An example: How many people do you know who claim if they’re driving on private property – say, the local Woolies carpark – then the road rules don’t apply. If you know anyone like this, you can tell them from me that they’re full of it.
The Australian Road Rules apply to roads – and a road has a specific definition that has nothing whatsoever to do with whether the road is on privately-owned or public land.
Here’s the official definition: “A road is an area that is open to or used by the public, and is developed for, or has as one of its main uses, the driving or riding of motor vehicles.” Best read it a couple of times, because the implications are huge.
Here’s one: Let’s say you’ve had a few beers at the pub and, like a responsible driver you elect to cop a ride home from a (sober) mate or in a cab. But first, because you don’t like where your car is parked in the pub’s car park, you elect to drive it further down the back, where some drunk idiot is less likely to sideswipe it in the wee small hours. I mean, it’s not as if you’re rolling blotto here – there’s just a chance you might be over the limit.
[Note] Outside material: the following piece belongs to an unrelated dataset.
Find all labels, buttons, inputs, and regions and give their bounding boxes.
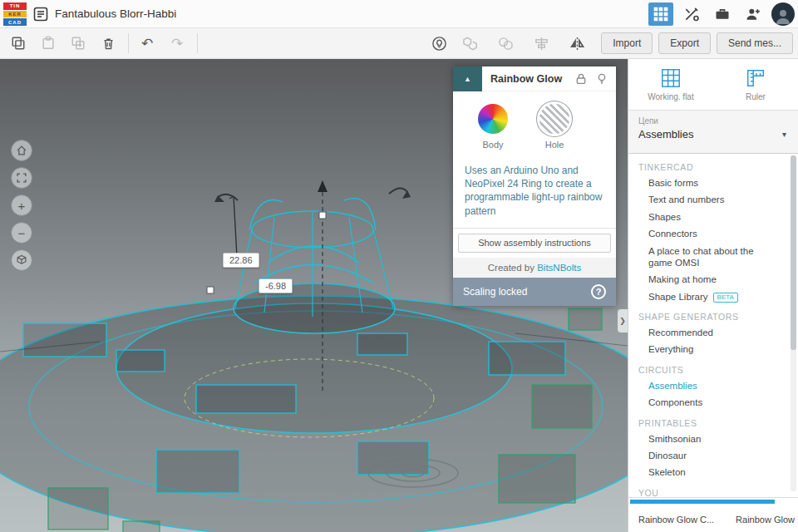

So you move your car, the cops swing into the car park, they stop you and breath-test you. You fail the breath test, they arrest you, you get breathalysed and then charged with low-range PCA … and yet the offence occurred on private property. This is because the pub car park is a) open to the public and b) is developed for the riding or driving … blah, blah, blah. It’s a road.
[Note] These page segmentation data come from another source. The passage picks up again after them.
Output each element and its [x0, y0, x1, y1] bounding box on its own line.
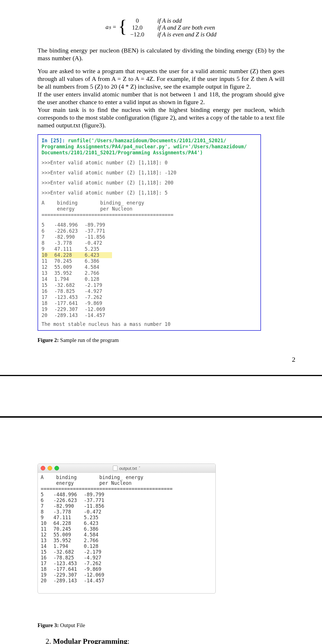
chevron-down-icon[interactable]: ˅: [139, 466, 140, 470]
page-number: 2: [292, 356, 295, 363]
a5-formula: a₅ = { 0 12.0 −12.0 if A is odd if A and…: [38, 17, 284, 38]
table-row: 1170.2456.386: [41, 526, 111, 532]
mac-titlebar: output.txt ˅: [38, 464, 215, 473]
th-be: binding energy: [56, 474, 99, 486]
output-file-body: A binding energy binding_ energy per Nuc…: [38, 473, 215, 593]
table-row: 16-78.825-4.927: [42, 288, 112, 294]
page-2: output.txt ˅ A binding energy binding_ e…: [12, 418, 310, 644]
table-row: 1255.0094.584: [42, 264, 112, 270]
table-row: 1064.2286.423: [42, 252, 112, 258]
console-cmd-line3: Documents/2101/2101_S2021/Programming As…: [42, 150, 257, 156]
console-table: A binding energy binding_ energy per Nuc…: [42, 200, 180, 218]
window-title: output.txt ˅: [113, 466, 140, 471]
table-row: 20-289.143-14.457: [41, 578, 111, 583]
figure2-caption: Figure 2: Sample run of the program: [38, 337, 284, 343]
table-row: 18-177.641-9.869: [42, 300, 112, 306]
table-row: 8-3.778-0.472: [42, 240, 112, 246]
console-result: The most stable nucleus has a mass numbe…: [42, 321, 257, 327]
table-row: 19-229.307-12.069: [41, 572, 111, 578]
table-row: 141.7940.128: [41, 543, 111, 549]
page-separator: [0, 375, 322, 418]
formula-lhs: a₅ =: [106, 17, 118, 38]
th-a: A: [41, 474, 56, 486]
table-divider: ========================================…: [42, 212, 180, 218]
table-row: 17-123.453-7.262: [41, 561, 111, 566]
console-output-figure2: In [25]: runfile('/Users/hamzazidoum/Doc…: [38, 134, 261, 331]
output-file-window: output.txt ˅ A binding energy binding_ e…: [38, 464, 216, 594]
paragraph-ben: The binding energy per nucleon (BEN) is …: [38, 46, 284, 62]
table-row: 16-78.825-4.927: [41, 555, 111, 561]
table-row: 947.1115.235: [41, 515, 111, 520]
console-cmd-line2: Programming Assignments/PA4/pa4_nuclear.…: [42, 144, 257, 150]
console-io-1: >>>Enter valid atomic number (Z) [1,118]…: [42, 170, 257, 176]
console-cmd-line1: In [25]: runfile('/Users/hamzazidoum/Doc…: [42, 138, 257, 144]
figure3-caption: Figure 3: Output File: [38, 622, 284, 629]
formula-brace: {: [118, 17, 129, 38]
table-row: 1335.9522.766: [42, 270, 112, 276]
formula-val-2: −12.0: [129, 31, 146, 38]
table-row: 7-82.990-11.856: [41, 503, 111, 509]
table-head-row: A binding energy binding_ energy per Nuc…: [42, 200, 180, 212]
table-row: 17-123.453-7.262: [42, 294, 112, 300]
table-row: 1064.2286.423: [41, 520, 111, 526]
close-icon[interactable]: [41, 466, 45, 470]
console-data-rows: 5-448.996-89.7996-226.623-37.7717-82.990…: [42, 222, 112, 318]
table-row: 20-289.143-14.457: [42, 312, 112, 318]
document-icon: [113, 466, 117, 471]
formula-val-0: 0: [129, 17, 146, 24]
formula-cond-0: if A is odd: [157, 17, 216, 24]
table-row: 8-3.778-0.472: [41, 509, 111, 515]
table-row: 1335.9522.766: [41, 538, 111, 543]
paragraph-task-c: Your main task is to find the nucleus wi…: [38, 106, 284, 129]
table-row: 19-229.307-12.069: [42, 306, 112, 312]
table-row: 7-82.990-11.856: [42, 234, 112, 240]
table-row: 6-226.623-37.771: [42, 228, 112, 234]
section-2-heading: 2. Modular Programming:: [46, 637, 284, 644]
console-io-2: >>>Enter valid atomic number (Z) [1,118]…: [42, 180, 257, 186]
table-row: 15-32.682-2.179: [41, 549, 111, 555]
minimize-icon[interactable]: [48, 466, 52, 470]
table-row: 5-448.996-89.799: [42, 222, 112, 228]
table-head-row: A binding energy binding_ energy per Nuc…: [41, 474, 180, 486]
formula-cond-1: if A and Z are both even: [157, 24, 216, 31]
zoom-icon[interactable]: [54, 466, 59, 470]
output-table: A binding energy binding_ energy per Nuc…: [41, 474, 180, 492]
paragraph-task-b: If the user enters invalid atomic number…: [38, 90, 284, 106]
table-row: 6-226.623-37.771: [41, 497, 111, 503]
page-1: a₅ = { 0 12.0 −12.0 if A is odd if A and…: [12, 0, 310, 375]
table-row: 15-32.682-2.179: [42, 282, 112, 288]
console-io-0: >>>Enter valid atomic number (Z) [1,118]…: [42, 160, 257, 166]
console-io-3: >>>Enter valid atomic number (Z) [1,118]…: [42, 190, 257, 196]
th-be: binding energy: [57, 200, 100, 212]
formula-cond-2: if A is even and Z is Odd: [157, 31, 216, 38]
table-row: 1255.0094.584: [41, 532, 111, 538]
table-row: 141.7940.128: [42, 276, 112, 282]
table-row: 5-448.996-89.799: [41, 492, 111, 497]
table-row: 1170.2456.386: [42, 258, 112, 264]
table-divider: ========================================…: [41, 486, 180, 492]
output-data-rows: 5-448.996-89.7996-226.623-37.7717-82.990…: [41, 492, 111, 583]
th-ben: binding_ energy per Nucleon: [100, 200, 180, 212]
traffic-lights: [41, 466, 59, 470]
formula-val-1: 12.0: [129, 24, 146, 31]
th-ben: binding_ energy per Nucleon: [99, 474, 180, 486]
table-row: 947.1115.235: [42, 246, 112, 252]
th-a: A: [42, 200, 57, 212]
table-row: 18-177.641-9.869: [41, 566, 111, 572]
paragraph-task-a: You are asked to write a program that re…: [38, 67, 284, 90]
That means all those other rules apply as well – seatbelts, giving way rules, having a registered car, mobile phones, indicators, having a driver’s license, etc. And guess what? It’s not just car parks – it’s beaches like Fraser Island or Sydney’s Stockton beach, bush tracks generally. Anywhere open to the public (or even closed to the public but used for driving anyway) is basically a road.
Now let’s take pedestrians. You have an obligation to avoid hitting one. Pedestrians have an obligation not to cause unnecessary obstructions. Pedestrians aren’t allowed to walk on the road if there’s a serviceable footpath or nature strip, and they’re not allowed to cross the road within 20 metres of a pedestrian crossing – but they are everywhere else. Drivers have to give way to pedestrians on crossings, obviously (give way means slow down, stop or remain stationary, if required, to avoid a collision). But if you are turning at an intersection and a pedestrian is crossing the road you’re turning into – you have to give way. Strangely this doesn’t apply at roundabouts.
And here’s some stuff most people don’t know about parking. Before you leave the vehicle – even if you’re just getting out briefly for whatever reason – it’s a legal requirement that you apply the parking brake. If you then move more than three metres away (the official distance to qualify as legally ‘leaving the vehicle’), you must also switch off the engine. If you leave the vehicle and there are no passengers (or only passengers under 16) you must remove the ignition key (the Road Rules haven’t adapted up to the existence of proximity keys yet).
If you leave the vehicle and there are no passengers, you must roll up the windows (at least within 2cm of shut) and also lock the doors.
If you knew all that stuff already, you’ve a better appreciation for the Road Rules than I had several months back. And if you didn’t, maybe it’s time you downloaded the PDF version of the Australian Road Rules and started curing your insomnia with it.